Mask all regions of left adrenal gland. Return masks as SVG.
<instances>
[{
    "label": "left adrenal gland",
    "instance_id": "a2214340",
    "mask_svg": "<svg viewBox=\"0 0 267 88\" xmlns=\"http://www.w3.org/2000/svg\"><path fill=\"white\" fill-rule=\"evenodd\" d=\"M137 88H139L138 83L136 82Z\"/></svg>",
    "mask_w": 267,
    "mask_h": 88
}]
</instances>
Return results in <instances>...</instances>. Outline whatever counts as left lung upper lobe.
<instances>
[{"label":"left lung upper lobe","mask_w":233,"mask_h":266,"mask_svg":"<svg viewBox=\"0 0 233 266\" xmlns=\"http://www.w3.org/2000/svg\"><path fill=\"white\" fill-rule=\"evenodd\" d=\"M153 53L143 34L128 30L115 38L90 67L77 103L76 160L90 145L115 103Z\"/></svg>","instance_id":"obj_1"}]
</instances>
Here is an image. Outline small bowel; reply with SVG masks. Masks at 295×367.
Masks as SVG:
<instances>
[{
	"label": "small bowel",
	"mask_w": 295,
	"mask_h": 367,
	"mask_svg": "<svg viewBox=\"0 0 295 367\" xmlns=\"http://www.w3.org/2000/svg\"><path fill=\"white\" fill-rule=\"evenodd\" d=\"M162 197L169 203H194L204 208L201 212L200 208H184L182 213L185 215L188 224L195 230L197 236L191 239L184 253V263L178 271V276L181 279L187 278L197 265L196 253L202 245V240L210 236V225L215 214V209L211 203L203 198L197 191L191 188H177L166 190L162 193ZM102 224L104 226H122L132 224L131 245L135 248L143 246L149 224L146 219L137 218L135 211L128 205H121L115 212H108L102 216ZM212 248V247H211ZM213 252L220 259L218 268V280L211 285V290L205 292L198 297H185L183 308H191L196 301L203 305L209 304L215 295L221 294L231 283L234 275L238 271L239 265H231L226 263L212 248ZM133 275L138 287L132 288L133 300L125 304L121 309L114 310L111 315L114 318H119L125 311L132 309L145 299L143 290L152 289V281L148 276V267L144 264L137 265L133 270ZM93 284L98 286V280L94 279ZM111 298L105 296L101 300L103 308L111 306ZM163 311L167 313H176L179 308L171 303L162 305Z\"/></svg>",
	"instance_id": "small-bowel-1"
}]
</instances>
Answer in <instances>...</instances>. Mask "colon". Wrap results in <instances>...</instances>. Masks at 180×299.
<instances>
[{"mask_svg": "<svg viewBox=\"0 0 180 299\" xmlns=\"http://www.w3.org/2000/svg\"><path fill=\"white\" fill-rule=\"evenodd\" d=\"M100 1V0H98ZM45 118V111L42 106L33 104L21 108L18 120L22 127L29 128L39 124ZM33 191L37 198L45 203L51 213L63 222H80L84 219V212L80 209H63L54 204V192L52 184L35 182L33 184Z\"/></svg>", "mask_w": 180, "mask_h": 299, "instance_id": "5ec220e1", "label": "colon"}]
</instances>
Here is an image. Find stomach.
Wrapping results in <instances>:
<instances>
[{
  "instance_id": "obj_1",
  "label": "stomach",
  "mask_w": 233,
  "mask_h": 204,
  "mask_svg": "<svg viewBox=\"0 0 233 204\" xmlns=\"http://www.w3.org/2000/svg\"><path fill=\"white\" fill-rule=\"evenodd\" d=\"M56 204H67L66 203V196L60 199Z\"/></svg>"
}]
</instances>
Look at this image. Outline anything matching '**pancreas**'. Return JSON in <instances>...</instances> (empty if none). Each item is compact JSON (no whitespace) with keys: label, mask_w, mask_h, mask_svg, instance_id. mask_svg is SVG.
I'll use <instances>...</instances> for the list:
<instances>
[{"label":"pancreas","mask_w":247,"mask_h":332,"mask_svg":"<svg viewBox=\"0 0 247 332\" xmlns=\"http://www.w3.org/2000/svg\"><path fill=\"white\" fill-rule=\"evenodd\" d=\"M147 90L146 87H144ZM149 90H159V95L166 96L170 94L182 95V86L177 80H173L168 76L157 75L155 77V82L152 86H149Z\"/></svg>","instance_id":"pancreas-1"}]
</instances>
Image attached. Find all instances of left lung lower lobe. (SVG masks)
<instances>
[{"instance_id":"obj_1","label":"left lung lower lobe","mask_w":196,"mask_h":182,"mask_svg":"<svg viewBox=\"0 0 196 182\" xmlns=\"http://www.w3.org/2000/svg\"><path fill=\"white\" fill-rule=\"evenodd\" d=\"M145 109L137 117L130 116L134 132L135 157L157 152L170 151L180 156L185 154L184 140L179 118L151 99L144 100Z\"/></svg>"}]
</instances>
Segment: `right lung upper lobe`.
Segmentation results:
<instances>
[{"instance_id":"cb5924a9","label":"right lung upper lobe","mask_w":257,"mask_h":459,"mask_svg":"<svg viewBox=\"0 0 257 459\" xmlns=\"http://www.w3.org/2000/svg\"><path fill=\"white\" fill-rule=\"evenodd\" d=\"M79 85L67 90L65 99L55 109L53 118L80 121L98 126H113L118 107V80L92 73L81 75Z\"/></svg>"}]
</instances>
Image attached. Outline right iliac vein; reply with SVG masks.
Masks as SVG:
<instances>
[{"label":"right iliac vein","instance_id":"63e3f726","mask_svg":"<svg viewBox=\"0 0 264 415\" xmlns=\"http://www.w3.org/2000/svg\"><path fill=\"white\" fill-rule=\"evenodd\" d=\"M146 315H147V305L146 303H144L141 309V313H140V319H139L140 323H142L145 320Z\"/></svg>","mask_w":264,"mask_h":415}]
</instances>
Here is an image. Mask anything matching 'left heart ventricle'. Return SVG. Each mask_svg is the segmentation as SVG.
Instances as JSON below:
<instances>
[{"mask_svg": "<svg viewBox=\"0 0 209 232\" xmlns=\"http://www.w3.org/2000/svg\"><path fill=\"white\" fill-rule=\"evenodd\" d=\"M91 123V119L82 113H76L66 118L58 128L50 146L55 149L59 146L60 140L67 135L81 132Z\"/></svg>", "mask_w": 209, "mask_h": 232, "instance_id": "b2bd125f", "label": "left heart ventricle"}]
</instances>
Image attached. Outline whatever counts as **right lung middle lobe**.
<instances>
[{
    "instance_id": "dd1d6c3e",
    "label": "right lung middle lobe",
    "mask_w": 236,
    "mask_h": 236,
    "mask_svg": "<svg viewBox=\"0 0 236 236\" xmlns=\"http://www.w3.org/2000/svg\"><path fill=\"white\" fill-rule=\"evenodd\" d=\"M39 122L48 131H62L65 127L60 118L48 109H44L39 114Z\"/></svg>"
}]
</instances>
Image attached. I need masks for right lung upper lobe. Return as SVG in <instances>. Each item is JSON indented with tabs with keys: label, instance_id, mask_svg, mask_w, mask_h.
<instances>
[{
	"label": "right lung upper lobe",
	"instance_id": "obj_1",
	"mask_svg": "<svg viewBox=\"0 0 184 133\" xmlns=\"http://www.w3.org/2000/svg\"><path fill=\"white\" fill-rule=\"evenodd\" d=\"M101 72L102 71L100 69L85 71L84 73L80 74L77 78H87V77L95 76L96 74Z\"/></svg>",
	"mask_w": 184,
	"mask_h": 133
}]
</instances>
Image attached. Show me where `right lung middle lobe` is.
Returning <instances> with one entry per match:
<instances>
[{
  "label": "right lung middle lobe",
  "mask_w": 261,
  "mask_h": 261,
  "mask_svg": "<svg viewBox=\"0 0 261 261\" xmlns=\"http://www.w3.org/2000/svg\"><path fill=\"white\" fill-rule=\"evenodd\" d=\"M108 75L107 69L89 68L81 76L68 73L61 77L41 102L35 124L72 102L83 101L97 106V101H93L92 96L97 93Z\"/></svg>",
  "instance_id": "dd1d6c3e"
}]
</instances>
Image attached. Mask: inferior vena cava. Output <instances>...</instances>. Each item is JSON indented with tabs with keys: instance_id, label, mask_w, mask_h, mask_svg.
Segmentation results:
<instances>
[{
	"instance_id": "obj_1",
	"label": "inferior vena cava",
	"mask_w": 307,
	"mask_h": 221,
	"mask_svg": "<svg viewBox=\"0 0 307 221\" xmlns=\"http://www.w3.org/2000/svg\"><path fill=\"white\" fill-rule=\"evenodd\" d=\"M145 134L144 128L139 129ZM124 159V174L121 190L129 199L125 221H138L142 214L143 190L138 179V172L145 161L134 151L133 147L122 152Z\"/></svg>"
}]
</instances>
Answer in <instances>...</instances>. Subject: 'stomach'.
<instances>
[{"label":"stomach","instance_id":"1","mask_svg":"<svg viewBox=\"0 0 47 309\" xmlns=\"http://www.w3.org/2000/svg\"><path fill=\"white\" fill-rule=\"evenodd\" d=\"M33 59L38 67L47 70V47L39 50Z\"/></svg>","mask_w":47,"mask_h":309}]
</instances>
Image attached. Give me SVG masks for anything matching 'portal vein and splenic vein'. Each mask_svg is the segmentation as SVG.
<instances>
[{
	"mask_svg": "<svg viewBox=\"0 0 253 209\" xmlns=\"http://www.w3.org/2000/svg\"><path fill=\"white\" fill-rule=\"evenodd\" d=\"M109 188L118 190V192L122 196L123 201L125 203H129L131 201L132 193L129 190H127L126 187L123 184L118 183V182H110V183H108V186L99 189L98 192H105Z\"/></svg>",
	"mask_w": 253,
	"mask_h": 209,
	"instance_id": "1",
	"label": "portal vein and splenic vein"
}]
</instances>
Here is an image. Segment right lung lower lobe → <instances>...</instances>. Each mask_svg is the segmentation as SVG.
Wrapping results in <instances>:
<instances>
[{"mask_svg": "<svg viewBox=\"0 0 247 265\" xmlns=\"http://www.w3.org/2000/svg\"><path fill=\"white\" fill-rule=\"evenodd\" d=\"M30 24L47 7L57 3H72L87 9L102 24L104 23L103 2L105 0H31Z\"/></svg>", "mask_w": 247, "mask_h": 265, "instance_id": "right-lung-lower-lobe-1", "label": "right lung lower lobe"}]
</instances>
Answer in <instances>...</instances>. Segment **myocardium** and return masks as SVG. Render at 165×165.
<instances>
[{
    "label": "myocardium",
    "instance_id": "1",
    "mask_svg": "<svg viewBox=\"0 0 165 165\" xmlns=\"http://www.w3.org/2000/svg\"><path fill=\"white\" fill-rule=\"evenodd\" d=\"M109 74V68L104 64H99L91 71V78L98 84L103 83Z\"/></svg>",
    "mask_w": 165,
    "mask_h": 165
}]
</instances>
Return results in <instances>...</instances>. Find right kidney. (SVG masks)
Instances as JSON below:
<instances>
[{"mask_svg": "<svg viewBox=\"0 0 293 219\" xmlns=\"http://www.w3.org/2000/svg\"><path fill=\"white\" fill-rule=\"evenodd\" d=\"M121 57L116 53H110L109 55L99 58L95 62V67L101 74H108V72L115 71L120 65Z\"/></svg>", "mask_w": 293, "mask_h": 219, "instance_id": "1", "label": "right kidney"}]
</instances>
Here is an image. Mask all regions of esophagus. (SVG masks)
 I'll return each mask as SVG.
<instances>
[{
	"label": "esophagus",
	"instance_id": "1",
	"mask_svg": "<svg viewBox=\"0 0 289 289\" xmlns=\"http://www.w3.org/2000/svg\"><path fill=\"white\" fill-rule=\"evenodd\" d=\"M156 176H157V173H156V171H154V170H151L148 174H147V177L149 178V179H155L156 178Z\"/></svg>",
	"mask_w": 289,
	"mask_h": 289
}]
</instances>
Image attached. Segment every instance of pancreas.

== == ==

__Requirement__:
Output only the lines running from the line with "Return results in <instances>...</instances>. Find" through the final line of the data, inclusive.

__Finished exercise__:
Return results in <instances>...</instances>. Find right kidney. (SVG masks)
Instances as JSON below:
<instances>
[{"mask_svg": "<svg viewBox=\"0 0 293 219\" xmlns=\"http://www.w3.org/2000/svg\"><path fill=\"white\" fill-rule=\"evenodd\" d=\"M121 57L116 53H110L109 55L99 58L95 62V67L101 74H108V72L115 71L120 65Z\"/></svg>", "mask_w": 293, "mask_h": 219, "instance_id": "1", "label": "right kidney"}]
</instances>
Here is an image. Mask all regions of esophagus. (SVG masks)
 I'll return each mask as SVG.
<instances>
[{
	"label": "esophagus",
	"instance_id": "1",
	"mask_svg": "<svg viewBox=\"0 0 289 289\" xmlns=\"http://www.w3.org/2000/svg\"><path fill=\"white\" fill-rule=\"evenodd\" d=\"M156 176H157V173H156V171H154V170H151L148 174H147V177L149 178V179H155L156 178Z\"/></svg>",
	"mask_w": 289,
	"mask_h": 289
}]
</instances>
Image attached. Segment every instance of pancreas.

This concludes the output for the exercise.